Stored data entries
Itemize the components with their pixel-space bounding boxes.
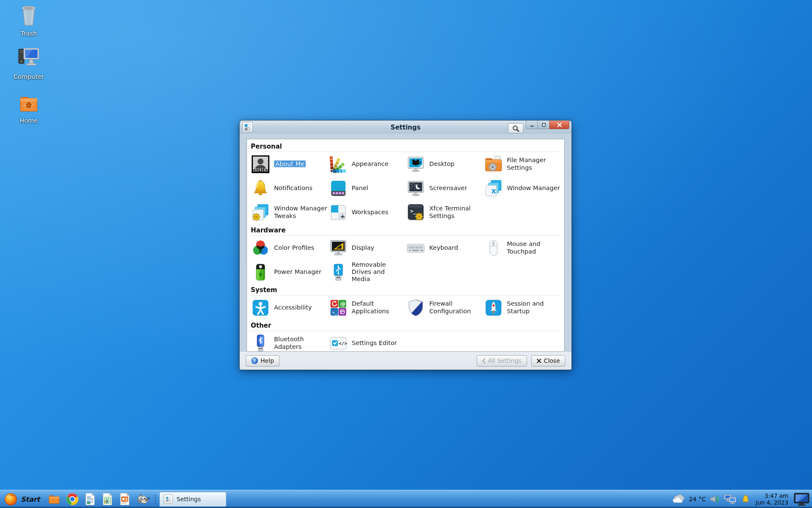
desktop: { "desktop": { "icons": [ { "label": "Tr… — [0, 0, 812, 508]
terminal-settings-icon: >_ — [406, 203, 425, 222]
close-button[interactable] — [549, 121, 569, 129]
settings-task-icon — [164, 494, 173, 504]
appearance-icon — [329, 155, 348, 174]
close-window-button[interactable]: Close — [531, 355, 565, 367]
taskbar-task-settings[interactable]: Settings — [159, 492, 226, 507]
settings-item-window-manager[interactable]: x Window Manager — [483, 176, 561, 200]
item-label: Window Manager — [507, 185, 560, 192]
item-label: Xfce Terminal Settings — [429, 205, 483, 219]
settings-item-default-applications[interactable]: @ >_ Default Applications — [328, 295, 406, 320]
all-settings-button[interactable]: All Settings — [477, 355, 527, 367]
clock-date: Jun 4, 2023 — [756, 499, 788, 506]
start-button[interactable]: Start — [3, 492, 44, 507]
settings-item-settings-editor[interactable]: </> Settings Editor — [328, 331, 406, 352]
settings-item-removable-drives-and-media[interactable]: Removable Drives and Media — [328, 260, 406, 284]
quick-launch — [48, 493, 150, 505]
chevron-left-icon — [482, 358, 486, 364]
notification-bell-indicator[interactable] — [741, 494, 750, 504]
impress-launcher[interactable] — [119, 493, 131, 505]
home-folder-icon — [18, 108, 39, 116]
clock[interactable]: 3:47 am Jun 4, 2023 — [756, 492, 788, 506]
search-button[interactable] — [508, 123, 524, 133]
settings-item-color-profiles[interactable]: Color Profiles — [250, 236, 328, 260]
notifications-bell-icon — [251, 179, 270, 198]
close-x-icon — [537, 359, 541, 363]
keyboard-icon — [406, 238, 425, 258]
titlebar[interactable]: Settings — [240, 121, 571, 134]
item-label: Appearance — [352, 160, 389, 168]
settings-item-session-and-startup[interactable]: Session and Startup — [483, 295, 561, 320]
settings-item-file-manager-settings[interactable]: File Manager Settings — [483, 152, 561, 176]
settings-item-window-manager-tweaks[interactable]: Window Manager Tweaks — [250, 200, 328, 224]
about-me-icon: 1829102 — [251, 155, 270, 174]
chrome-icon — [66, 493, 79, 505]
settings-item-about-me[interactable]: 1829102 About Me — [250, 152, 328, 176]
settings-item-display[interactable]: Display — [328, 236, 406, 260]
clock-time: 3:47 am — [756, 492, 788, 499]
weather-indicator[interactable]: 24 °C — [672, 494, 706, 504]
network-indicator[interactable] — [724, 494, 737, 504]
personal-items: 1829102 About Me — [250, 152, 561, 224]
taskbar-separator-handle[interactable] — [154, 494, 156, 504]
desktop-settings-icon — [406, 155, 425, 174]
minimize-button[interactable] — [526, 121, 538, 129]
svg-text:@: @ — [340, 301, 346, 307]
calc-launcher[interactable] — [102, 493, 113, 505]
close-icon — [557, 122, 562, 127]
gimp-launcher[interactable] — [136, 493, 150, 505]
firewall-shield-icon — [406, 298, 425, 318]
settings-app-icon — [242, 122, 253, 133]
gimp-icon — [136, 493, 150, 505]
settings-item-mouse-and-touchpad[interactable]: Mouse and Touchpad — [483, 236, 561, 260]
settings-item-screensaver[interactable]: Screensaver — [406, 176, 483, 200]
item-label: File Manager Settings — [507, 157, 560, 171]
settings-item-workspaces[interactable]: + Workspaces — [328, 200, 406, 224]
settings-item-desktop[interactable]: Desktop — [406, 152, 483, 176]
writer-launcher[interactable] — [84, 493, 96, 505]
impress-presentation-icon — [119, 493, 131, 505]
settings-item-accessibility[interactable]: Accessibility — [250, 295, 328, 320]
color-profiles-icon — [251, 238, 270, 258]
help-button[interactable]: ? Help — [246, 355, 280, 367]
display-settings-indicator[interactable] — [794, 493, 809, 506]
item-label: Session and Startup — [507, 300, 560, 315]
settings-item-appearance[interactable]: Appearance — [328, 152, 406, 176]
panel-icon — [329, 179, 348, 198]
removable-drives-icon — [329, 262, 348, 282]
hardware-items: Color Profiles Display — [250, 236, 561, 284]
item-label: Default Applications — [352, 300, 405, 315]
file-manager-launcher[interactable] — [48, 493, 60, 505]
item-label: Keyboard — [429, 244, 458, 251]
desktop-icon-label: Computer — [14, 73, 44, 80]
desktop-icon-home[interactable]: Home — [11, 93, 47, 124]
svg-text:>_: >_ — [410, 208, 417, 215]
settings-item-firewall-configuration[interactable]: Firewall Configuration — [406, 295, 483, 320]
desktop-icon-computer[interactable]: Computer — [11, 46, 47, 80]
item-label: Accessibility — [274, 304, 312, 311]
desktop-icon-label: Home — [20, 117, 38, 124]
weather-clouds-icon — [672, 494, 687, 504]
settings-editor-icon: </> — [329, 334, 348, 352]
network-computers-icon — [724, 494, 737, 504]
item-label: Bluetooth Adapters — [274, 336, 327, 350]
item-label: Mouse and Touchpad — [507, 240, 560, 255]
settings-item-power-manager[interactable]: Power Manager — [250, 260, 328, 284]
other-items: Bluetooth Adapters </> Settings Editor — [250, 331, 561, 352]
desktop-icon-trash[interactable]: Trash — [11, 4, 47, 37]
settings-item-bluetooth-adapters[interactable]: Bluetooth Adapters — [250, 331, 328, 352]
item-label: Firewall Configuration — [429, 300, 483, 315]
window-controls — [526, 121, 569, 129]
settings-item-panel[interactable]: Panel — [328, 176, 406, 200]
settings-item-notifications[interactable]: Notifications — [250, 176, 328, 200]
volume-indicator[interactable] — [710, 494, 720, 504]
maximize-button[interactable] — [538, 121, 550, 129]
task-label: Settings — [177, 496, 201, 502]
svg-text:</>: </> — [339, 341, 347, 346]
item-label: About Me — [274, 160, 306, 168]
file-manager-settings-icon — [484, 155, 503, 174]
svg-text:x: x — [491, 186, 496, 195]
chrome-launcher[interactable] — [66, 493, 79, 505]
settings-item-keyboard[interactable]: Keyboard — [406, 236, 483, 260]
settings-item-xfce-terminal-settings[interactable]: >_ Xfce Terminal — [406, 200, 483, 224]
search-icon — [512, 124, 520, 133]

_Task prompt_
Reproduce every line above as written, skipping pictures.

_Task response_
Itemize the components with their pixel-space bounding boxes.
desktop: { "desktop": { "icons": [ { "label": "Tr… — [0, 0, 812, 508]
terminal-settings-icon: >_ — [406, 203, 425, 222]
close-button[interactable] — [549, 121, 569, 129]
settings-task-icon — [164, 494, 173, 504]
appearance-icon — [329, 155, 348, 174]
close-window-button[interactable]: Close — [531, 355, 565, 367]
taskbar-task-settings[interactable]: Settings — [159, 492, 226, 507]
settings-item-window-manager[interactable]: x Window Manager — [483, 176, 561, 200]
item-label: Window Manager — [507, 185, 560, 192]
item-label: Xfce Terminal Settings — [429, 205, 483, 219]
settings-item-default-applications[interactable]: @ >_ Default Applications — [328, 295, 406, 320]
all-settings-button[interactable]: All Settings — [477, 355, 527, 367]
clock-date: Jun 4, 2023 — [756, 499, 788, 506]
start-button[interactable]: Start — [3, 492, 44, 507]
settings-item-settings-editor[interactable]: </> Settings Editor — [328, 331, 406, 352]
settings-item-removable-drives-and-media[interactable]: Removable Drives and Media — [328, 260, 406, 284]
quick-launch — [48, 493, 150, 505]
chevron-left-icon — [482, 358, 486, 364]
notification-bell-indicator[interactable] — [741, 494, 750, 504]
impress-launcher[interactable] — [119, 493, 131, 505]
home-folder-icon — [18, 108, 39, 116]
clock[interactable]: 3:47 am Jun 4, 2023 — [756, 492, 788, 506]
search-button[interactable] — [508, 123, 524, 133]
settings-item-color-profiles[interactable]: Color Profiles — [250, 236, 328, 260]
notifications-bell-icon — [251, 179, 270, 198]
close-x-icon — [537, 359, 541, 363]
keyboard-icon — [406, 238, 425, 258]
titlebar[interactable]: Settings — [240, 121, 571, 134]
item-label: Appearance — [352, 160, 389, 168]
settings-item-session-and-startup[interactable]: Session and Startup — [483, 295, 561, 320]
settings-item-file-manager-settings[interactable]: File Manager Settings — [483, 152, 561, 176]
settings-item-window-manager-tweaks[interactable]: Window Manager Tweaks — [250, 200, 328, 224]
about-me-icon: 1829102 — [251, 155, 270, 174]
chrome-icon — [66, 493, 79, 505]
settings-item-about-me[interactable]: 1829102 About Me — [250, 152, 328, 176]
settings-item-display[interactable]: Display — [328, 236, 406, 260]
clock-time: 3:47 am — [756, 492, 788, 499]
weather-indicator[interactable]: 24 °C — [672, 494, 706, 504]
network-indicator[interactable] — [724, 494, 737, 504]
personal-items: 1829102 About Me — [250, 152, 561, 224]
taskbar-separator-handle[interactable] — [154, 494, 156, 504]
desktop-settings-icon — [406, 155, 425, 174]
minimize-button[interactable] — [526, 121, 538, 129]
svg-text:@: @ — [340, 301, 346, 307]
calc-launcher[interactable] — [102, 493, 113, 505]
close-icon — [557, 122, 562, 127]
gimp-launcher[interactable] — [136, 493, 150, 505]
firewall-shield-icon — [406, 298, 425, 318]
settings-app-icon — [242, 122, 253, 133]
gimp-icon — [136, 493, 150, 505]
settings-item-mouse-and-touchpad[interactable]: Mouse and Touchpad — [483, 236, 561, 260]
settings-item-screensaver[interactable]: Screensaver — [406, 176, 483, 200]
item-label: File Manager Settings — [507, 157, 560, 171]
settings-item-workspaces[interactable]: + Workspaces — [328, 200, 406, 224]
settings-item-desktop[interactable]: Desktop — [406, 152, 483, 176]
writer-launcher[interactable] — [84, 493, 96, 505]
impress-presentation-icon — [119, 493, 131, 505]
settings-item-accessibility[interactable]: Accessibility — [250, 295, 328, 320]
color-profiles-icon — [251, 238, 270, 258]
help-button[interactable]: ? Help — [246, 355, 280, 367]
display-settings-indicator[interactable] — [794, 493, 809, 506]
item-label: Session and Startup — [507, 300, 560, 315]
settings-item-appearance[interactable]: Appearance — [328, 152, 406, 176]
panel-icon — [329, 179, 348, 198]
removable-drives-icon — [329, 262, 348, 282]
hardware-items: Color Profiles Display — [250, 236, 561, 284]
item-label: Default Applications — [352, 300, 405, 315]
file-manager-launcher[interactable] — [48, 493, 60, 505]
item-label: Keyboard — [429, 244, 458, 251]
desktop-icon-label: Computer — [14, 73, 44, 80]
desktop-icon-home[interactable]: Home — [11, 93, 47, 124]
svg-text:>_: >_ — [410, 208, 417, 215]
settings-item-firewall-configuration[interactable]: Firewall Configuration — [406, 295, 483, 320]
desktop-icon-computer[interactable]: Computer — [11, 46, 47, 80]
item-label: Accessibility — [274, 304, 312, 311]
desktop-icon-label: Home — [20, 117, 38, 124]
weather-clouds-icon — [672, 494, 687, 504]
settings-editor-icon: </> — [329, 334, 348, 352]
network-computers-icon — [724, 494, 737, 504]
item-label: Bluetooth Adapters — [274, 336, 327, 350]
item-label: Mouse and Touchpad — [507, 240, 560, 255]
settings-item-power-manager[interactable]: Power Manager — [250, 260, 328, 284]
other-items: Bluetooth Adapters </> Settings Editor — [250, 331, 561, 352]
desktop-icon-trash[interactable]: Trash — [11, 4, 47, 37]
settings-item-bluetooth-adapters[interactable]: Bluetooth Adapters — [250, 331, 328, 352]
item-label: Firewall Configuration — [429, 300, 483, 315]
window-controls — [526, 121, 569, 129]
settings-item-panel[interactable]: Panel — [328, 176, 406, 200]
settings-item-notifications[interactable]: Notifications — [250, 176, 328, 200]
volume-indicator[interactable] — [710, 494, 720, 504]
maximize-button[interactable] — [538, 121, 550, 129]
task-label: Settings — [177, 496, 201, 502]
svg-text:</>: </> — [339, 341, 347, 346]
item-label: About Me — [274, 160, 306, 168]
file-manager-settings-icon — [484, 155, 503, 174]
svg-text:x: x — [491, 186, 496, 195]
chrome-launcher[interactable] — [66, 493, 79, 505]
settings-item-keyboard[interactable]: Keyboard — [406, 236, 483, 260]
settings-item-xfce-terminal-settings[interactable]: >_ Xfce Terminal — [406, 200, 483, 224]
search-icon — [512, 124, 520, 133]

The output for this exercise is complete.